Figure 3 Kinetics of peripheral blood CD4+ memory Th cells, effector memory Th cells, and effector Th1, Th2, Th17 and Tfh cells in COVID-19 patients and healthy controls. (A) Representative images of the gating strategy of Th cells analyzed using flow cytometry. Frequencies of (B) memory Th (CD4+CD45RO+) (C) effector memory TEM (CD4+CD45RO+CCR7-), (D) effector memory Th1 (CD4+CD45RO+CCR7-CXCR3+CCR6-), (E) effector memory Th2 (CD4+CD45RO+CCR7-CXCR3-CCR6-), (F) effector memory Th17 (CD4+CD45RO+CCR7-CXCR3-CCR6+), and (G) effector memory Tfh (CD4+CD45RO+CCR7-CXCR5+) populations within CD4+ cells in PBMCs isolated from healthy adults (n = 10) and patients with COVID-19 on days 1 (n = 24), 7 (n = 45), and 28 (n = 26). Each symbol represents the percentage of cells for one individual, and bars indicate median values. Statistical analysis was performed between healthy controls and different time points in patients using Mann-Whitney U test. *P < 0.05, **P < 0.01, ***P < 0.001.
TEM cell subsets in patients with different disease severity
Next, we determined the memory Th cell subsets in patients with asymptomatic, mild, moderate and severe COVID-19 on day 7 after enrollment, since the changes seen peaked at that time point. Hospitalized patients with severe COVID-19 disease had significantly higher memory Th cells overall compared to healthy individuals, although this was not seen in patients with asymptomatic, mild or moderate COVID-19 (Figure 4A). Effector memory Th cells increased significantly in all levels of disease severity compared to healthy controls (Figure 4B). Within the effector memory subset, all symptomatic patients with mild, moderate or severe COVID-19 disease had significantly higher levels of effector Th1, Th2, Th17 and Tfh cells compared to healthy controls, while asymptomatic patients had a significantly increased frequency only of the effector Tfh subset (P<0.05, Figures 4C-F).
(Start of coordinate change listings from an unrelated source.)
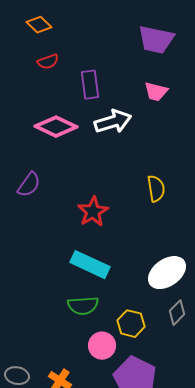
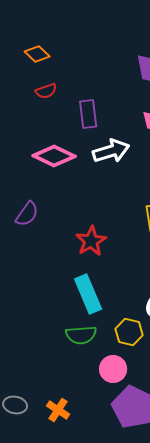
cyan rectangle: (90, 265) -> (88, 294), turned 42
yellow hexagon: (131, 324) -> (129, 332), moved
pink circle: (102, 346) -> (113, 369), moved

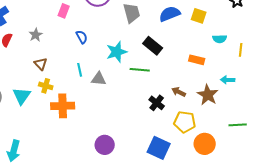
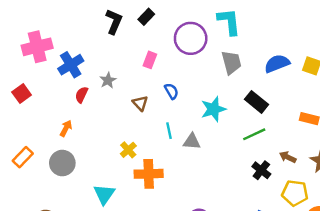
gray star: (36, 35) -> (108, 80), moved
brown triangle: (41, 64) -> (140, 103), moved
green line: (140, 70) -> (254, 134), moved, turned -30
yellow cross: (46, 86) -> (128, 150), turned 32
cyan triangle: (22, 96) -> (104, 194), moved

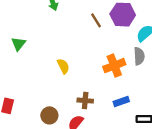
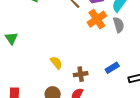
yellow semicircle: (63, 66) -> (56, 63), moved
orange cross: (114, 66) -> (97, 19), moved

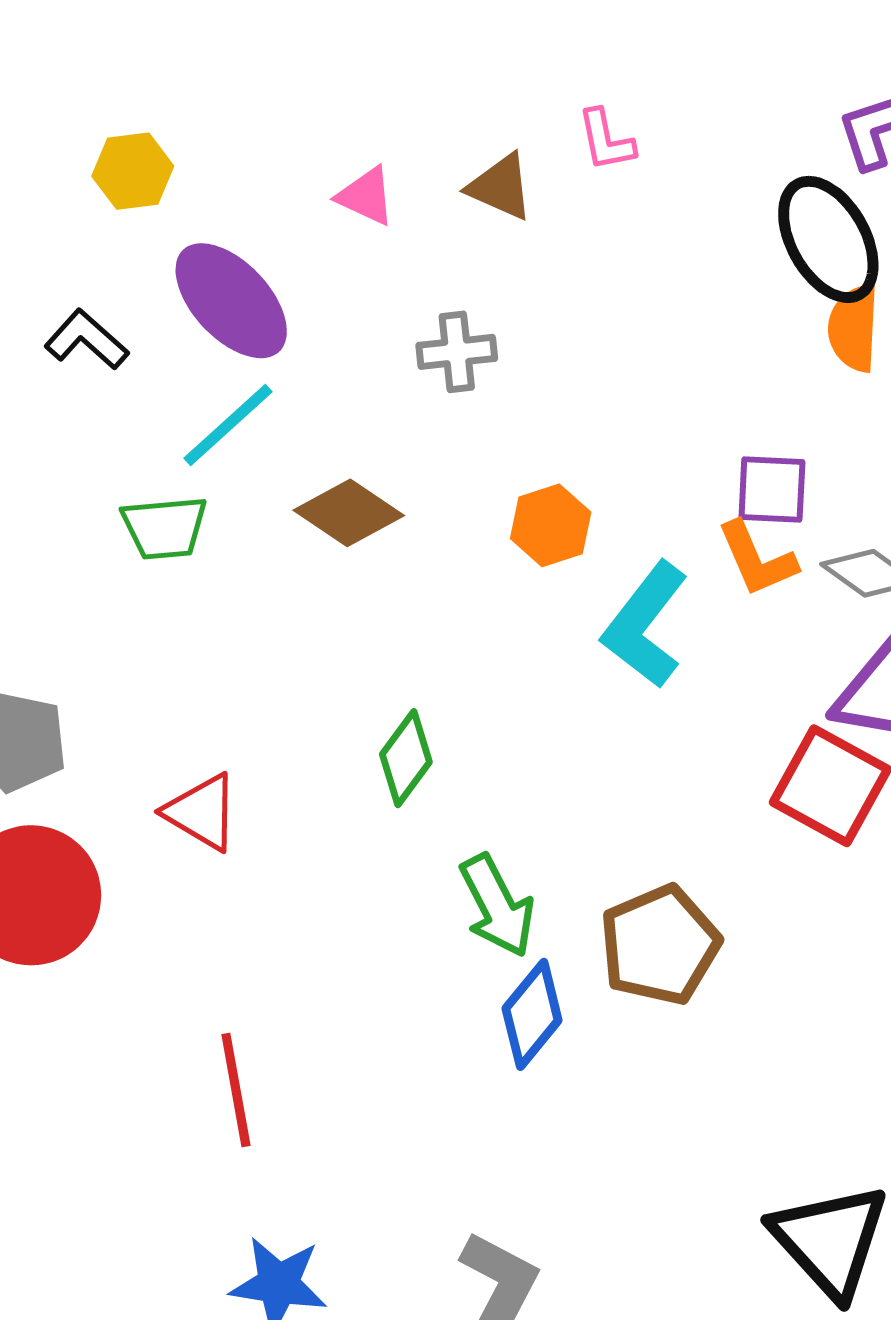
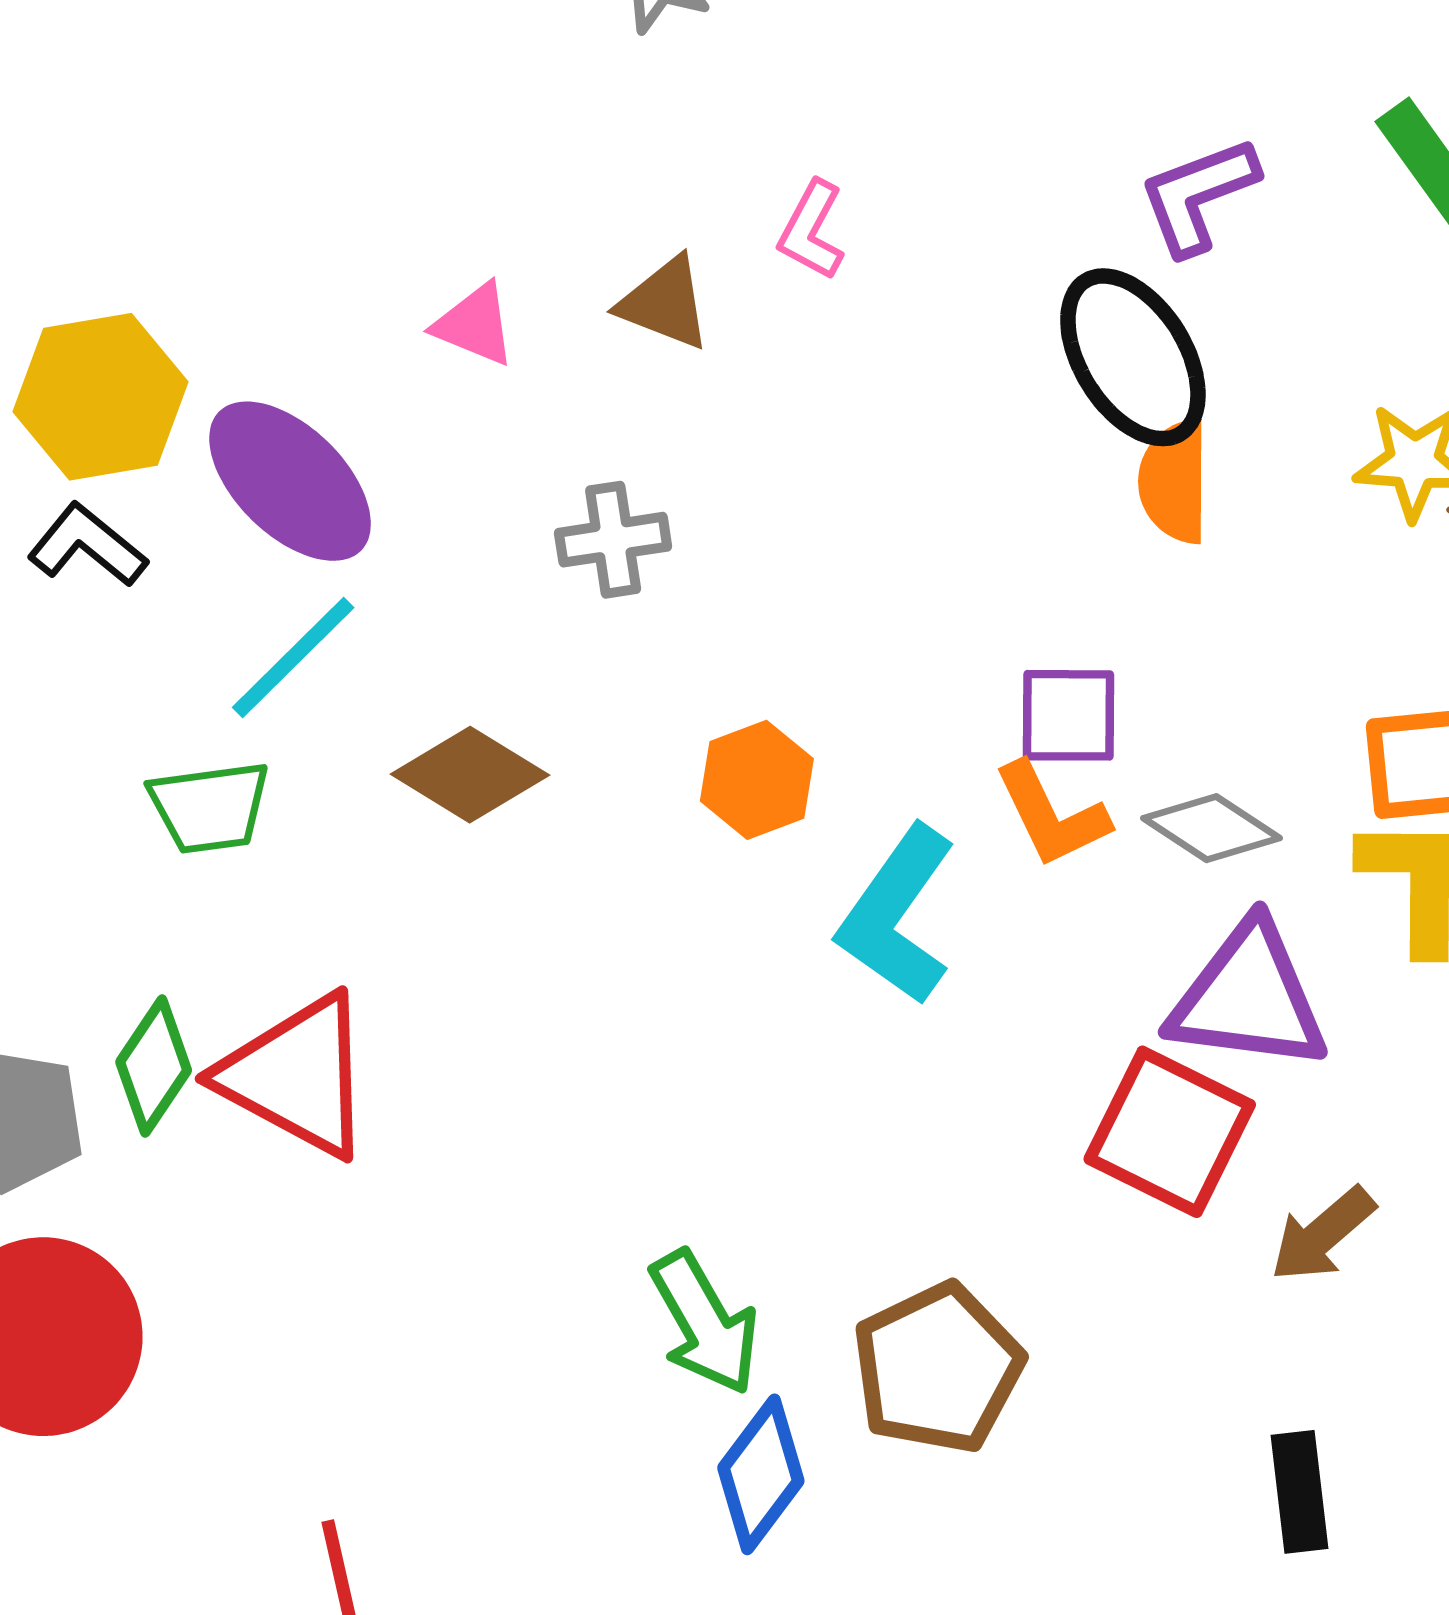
pink L-shape: (606, 140) -> (812, 230), turned 42
yellow hexagon: (133, 171) -> (101, 397), moved, size x1.5
green diamond: (406, 758) -> (154, 1066), moved
red triangle: (202, 812) -> (297, 1076), moved, size x1.5

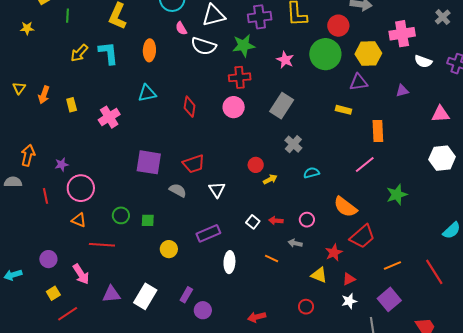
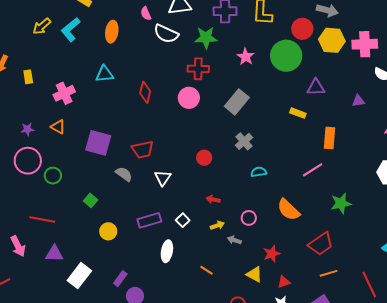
cyan L-shape: (108, 53) -> (71, 30), turned -130
yellow hexagon: (368, 54) -> (332, 40), moved
purple star: (62, 164) -> (27, 129), moved
yellow arrow: (270, 179) -> (217, 225), moved
green circle: (121, 215) -> (53, 176), moved
orange triangle: (79, 220) -> (58, 127), moved
green square: (148, 220) -> (91, 200), turned 32
red arrow: (276, 221) -> (213, 199), moved
white square: (253, 222) -> (183, 220), moved
red trapezoid: (362, 236) -> (321, 244), moved
orange line: (272, 258) -> (207, 270), moved
purple triangle: (111, 294) -> (54, 254), moved

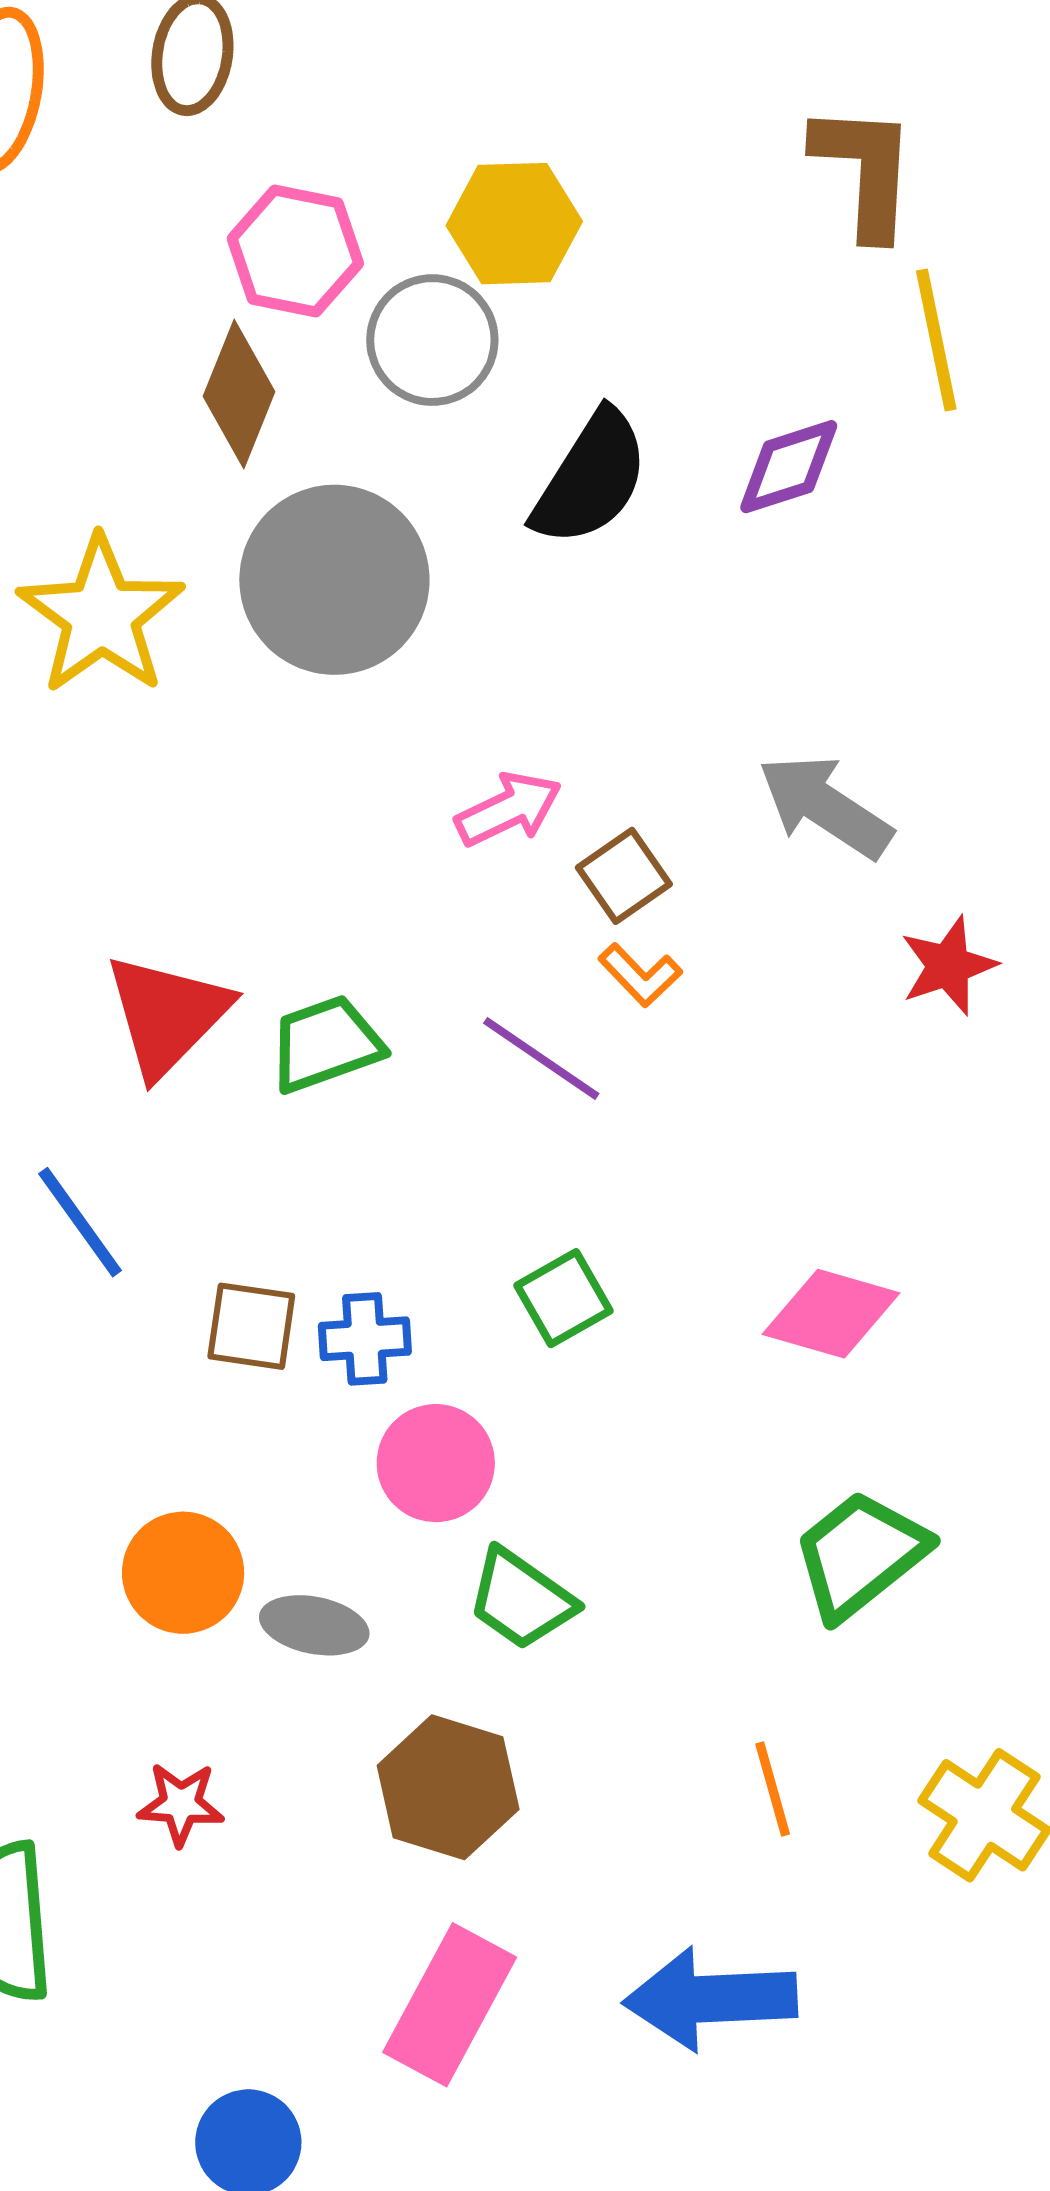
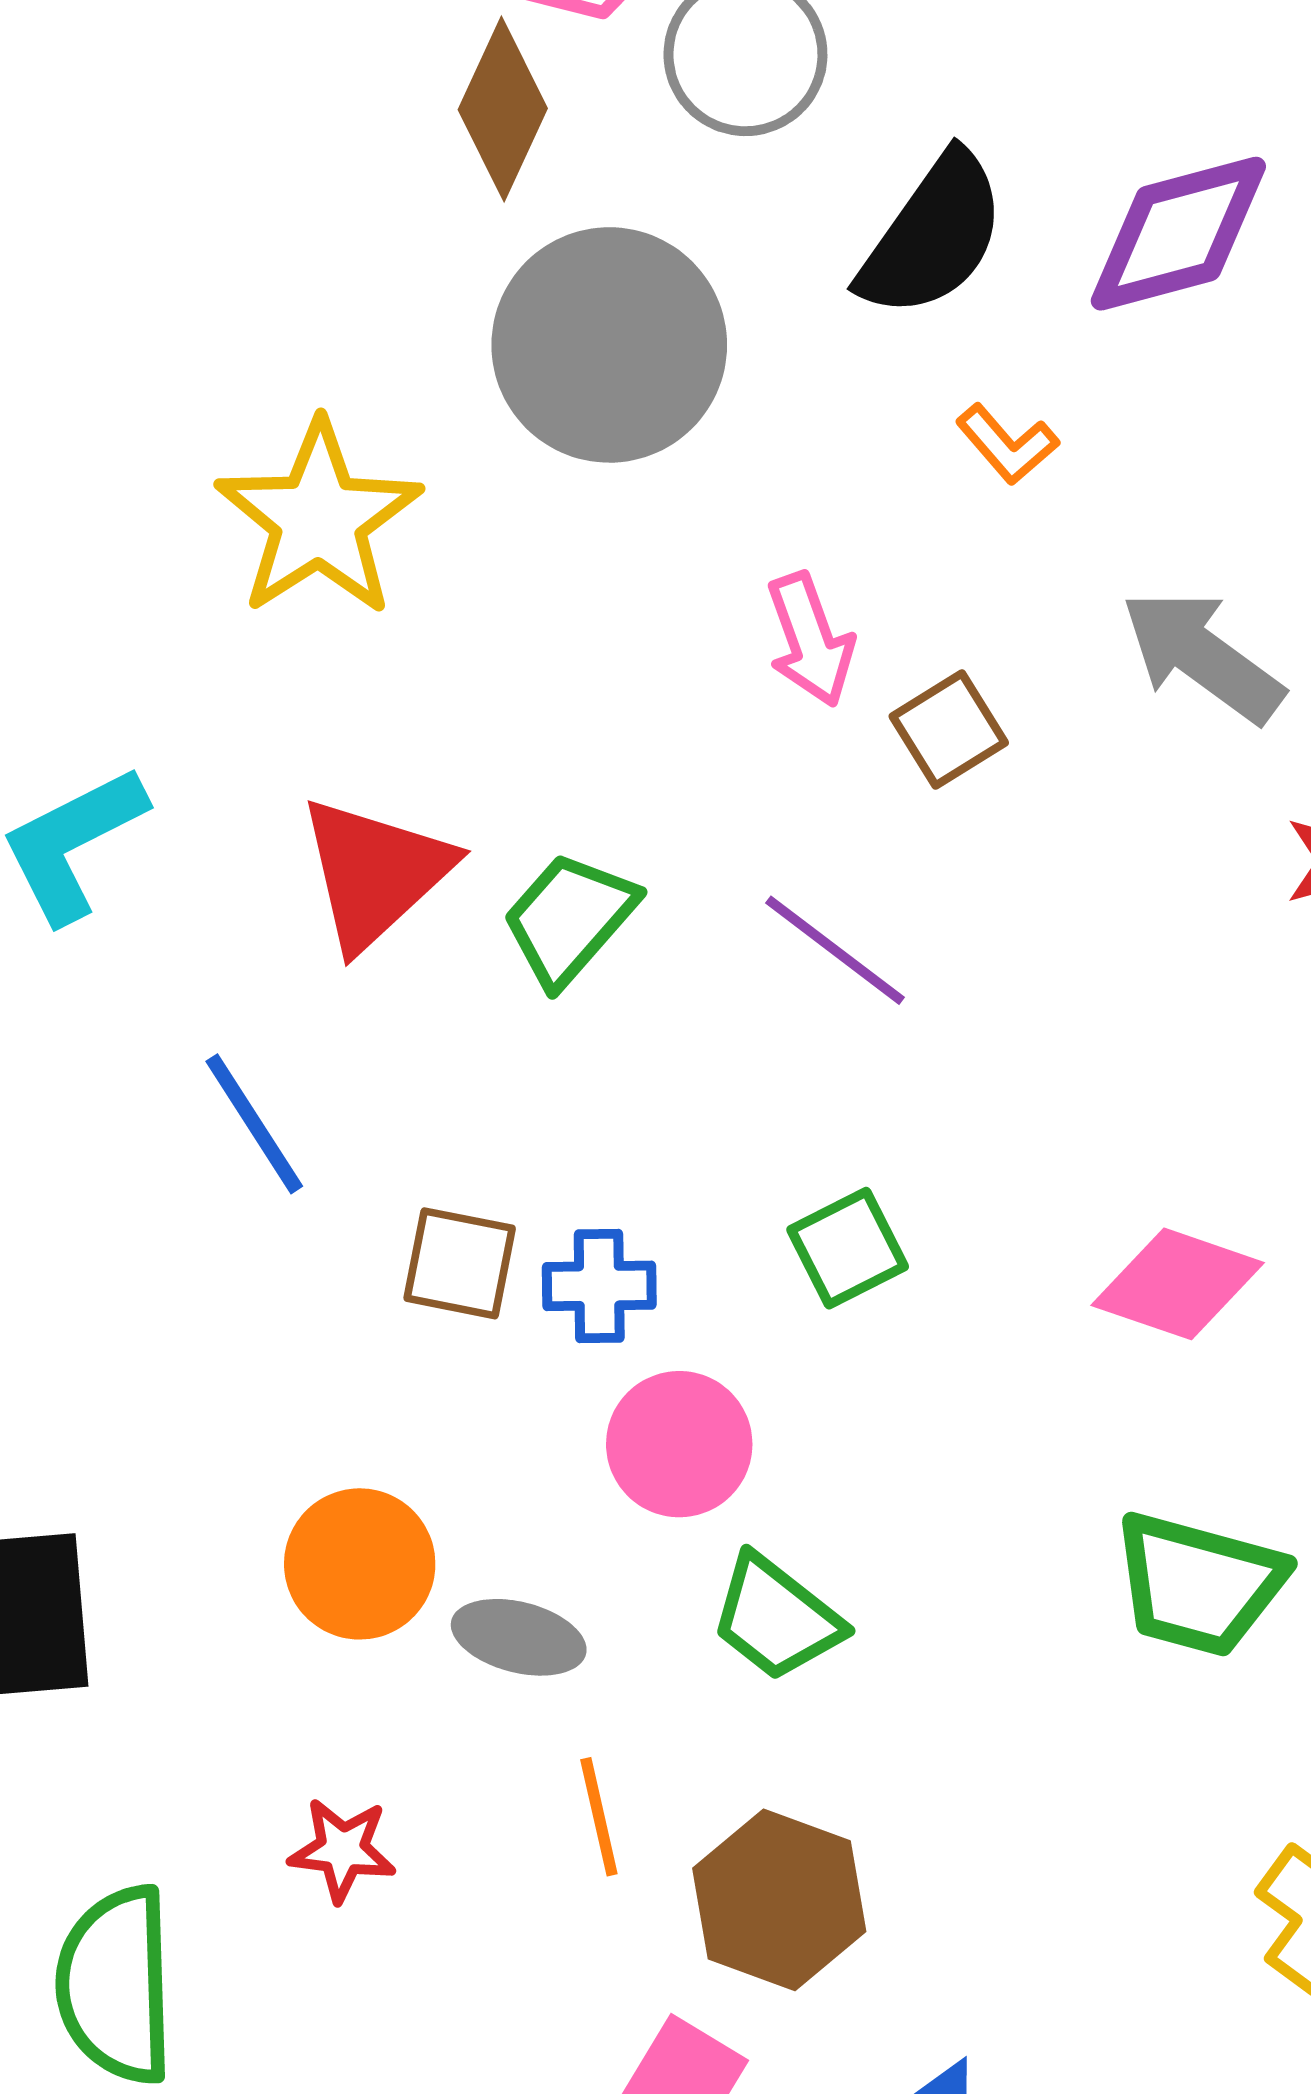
purple diamond: (789, 467) -> (1178, 234), size x1.4
yellow star: (101, 615) -> (319, 519), moved
pink arrow: (509, 809) -> (810, 640), turned 93
orange L-shape: (640, 975) -> (1007, 444), moved
green trapezoid: (326, 1044) -> (569, 919), turned -32
green trapezoid: (860, 1555) -> (1199, 1584), turned -129
brown hexagon: (448, 1787) -> (779, 1900), moved
orange line: (773, 1789) -> (599, 1817), moved

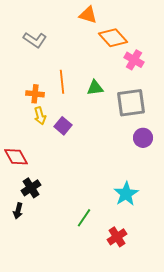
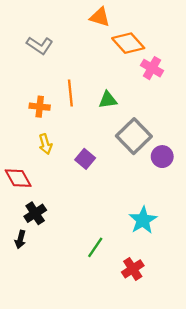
gray square: (131, 103) -> (134, 136), moved, turned -36
yellow arrow: (40, 116) -> (45, 144), moved
purple square: (63, 126) -> (85, 159), moved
Analysis of effector memory Th cells on day 180 of patients showed comparable levels of whole memory as well as effector memory Th cells in patients and controls (Supplementary Figures 4A, B). However, compared to the controls, significantly increased frequencies of effector Tfh was observed on day 180 in all disease categories of patients. Effector Th2 was found higher in asymptomatic and moderate patients (Supplementary Figures 4D, F).
Figure 4 Frequencies of peripheral blood CD4+ memory Th cells, effector memory Th cells, and effector Th1, Th2, Th17 and Tfh cells in patients with differing disease severity of COVID-19, compared to healthy controls. Frequencies of (A) memory Th (CD4+CD45RO+), (B) effector memory TEM (CD4+CD45RO+CCR7-), (C) effector memory Th1 (CD4+CD45RO+CCR7-CXCR3+CCR6-), (D) effector memory Th2 (CD4+CD45RO+CCR7-CXCR3-CCR6-), (E) effector memory Th17 (CD4+CD45RO+CCR7-CXCR3-CCR6+), and (F) effector memory Tfh (CD4+CD45RO+CCR7-CXCR5+) populations within CD4+ cells in PBMCs isolated from healthy adults (n = 10) and patients with asymptomatic, mild, moderate and severe COVID-19 on day 7 (n = 10-11 per group). Each symbol represents the percentage of cells for one individual, and bars indicate median values. Statistical analysis was performed between healthy controls and patients using Mann-Whitney U test. *P < 0.05, **P < 0.01, ***P < .001.
Activated and exhausted Th cells in COVID-19 patients
We evaluated different activation and exhaustion stages of the CD45RO+ memory Th cell subsets based on the expression of PD-1 and ICOS markers (Figure 5A). Cells without surface expression of PD-1 or ICOS were considered as quiescent Th cells; PD-1-, ICOS+ cells as early-activated cells, PD-1+, ICOS+ as late activated cells; and PD-1+, ICOS- as exhausted cells (18). Compared to healthy controls, no significant changes in the percentages of quiescent and early activated Th cells occurred in COVID-19 patients from day 1 to day 28 after infection. However, late activated and exhausted Th cell subsets increased in the 28 days following infection (Supplementary Figure 5). Compared to healthy controls, patients with asymptomatic COVID-19 had significantly higher percentages of PD-1+, ICOS+ activated Th1, Th2 and Tfh cell subsets on day 7 after infection, which returned to the levels seen in healthy controls by day 28. On the other hand, symptomatic patients with COVID-19 had increased levels of activated Th1, Th2, Th17 and Tfh cell subsets on both day 7 and day 28 following infection. Within the disease categories, patients with severe illness had the highest frequency of activated Th cells (Figures 5B-E). After activation and proliferation, T cells also exhibit an exhausted phenotype, which is a state of dysfunction with reduced secretion of cytokines (25). We observed that symptomatic patients, but not asymptomatic patients, had significantly elevated levels of exhausted T cells on both day 7 and day 28 compared to healthy controls (Figures 5F-I). As for the activated phenotype, patients with severe COVD-19 had the most abundant exhausted Th cells in the circulation., particularly on day 28.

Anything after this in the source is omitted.